Stop-and-frisk policies violate the rights of hundreds or thousands of New Yorkers every year while they do not make New Yorkers safer. There is no evidence showing that stop-and-frisk reduces crime in New York City. On the contrary, New Yorkers feel less safe and often have their lives upended by unlawful stops, and communities feel that they are under siege. It is astonishing that in the face of widespread public outcry, class action lawsuits, and strong evidence that stop-and-frisk is a failed and discriminatory policing practice, the NYPD has ratcheted up the program rather than remedying it.
Today’s numbers reinforce the merits of CCR’s litigation, Floyd, et al. v. City of New York, et al., and underscore the need for our lawsuit to be certified as a class action. Floyd challenges the NYPD’s stop-and-frisk policy as a violation of fundamental rights and protections under the Fourteenth Amendment and the Civil Rights Act of 1964, and as a violation of the Fourth Amendment’s prohibition on unreasonable searches.

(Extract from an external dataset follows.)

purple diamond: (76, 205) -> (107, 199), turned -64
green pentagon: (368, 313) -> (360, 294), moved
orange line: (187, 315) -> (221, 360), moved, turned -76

The racial disparities revealed in the latest set of numbers, and the low correlation between stops and criminal activity, continue a pattern borne out by nine years of data. Analysis has consistently shown that, even after adjustments are made for the allocation of police resources, crime rates, and other social conditions, race is a primary factor determining NYPD stops. Blacks and Hispanics are significantly more likely to be stopped than whites, and most stops occur in Black and Latino neighborhoods. And stop-and-frisk data has repeatedly shown that NYPD officers use physical force at a significantly higher rate during stops of Blacks and Latinos. While the NYPD attempts to justify stop-and-frisk as key to confiscating illegal weapons, the weapons yield from stop-and-frisk is abysmally low. Only 1.3 % of the stops resulted in recovery of a weapon, which is no better than the recovery rates for stops made at random at police checkpoints.

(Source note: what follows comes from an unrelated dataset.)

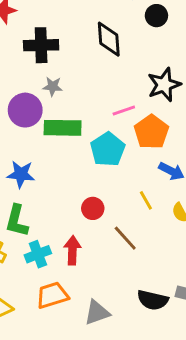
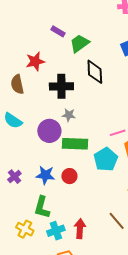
black diamond: (109, 39) -> (95, 72), moved
red circle: (93, 208) -> (69, 176), moved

The personal impact of stop-and-frisk is hard to overestimate. For many children, being stopped by the police on their way home from school has become a normal afterschool activity. As described by one person who has been stopped-and-frisked four times, for young people in many neighborhoods, getting stopped and frisked has become a rite of passage, something young Black and Brown youth constantly expect will happen to them. The data demonstrates that the egregious, racially-discriminatory practice of stop-and-frisk is a daily reality for many New Yorkers. Further, this kind of heavy-handed policing promotes mistrust and fear of police officers in communities of color—rather than serving those communities, police end up occupying them.
The Center for Constitutional Rights will receive by court order more comprehensive data than the summary numbers released today and will provide those results as soon as they are available.

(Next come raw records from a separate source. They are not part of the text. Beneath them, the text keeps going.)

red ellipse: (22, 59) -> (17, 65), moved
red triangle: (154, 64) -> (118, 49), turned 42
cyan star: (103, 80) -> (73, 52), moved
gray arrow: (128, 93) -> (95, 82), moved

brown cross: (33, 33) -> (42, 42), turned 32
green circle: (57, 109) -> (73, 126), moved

The Center for Constitutional Rights is dedicated to advancing and protecting the rights guaranteed by the United States Constitution and the Universal Declaration of Human Rights. Founded in 1966 by attorneys who represented civil rights movements in the South, CCR is a non-profit legal and educational organization committed to the creative use of law as a positive force for social change.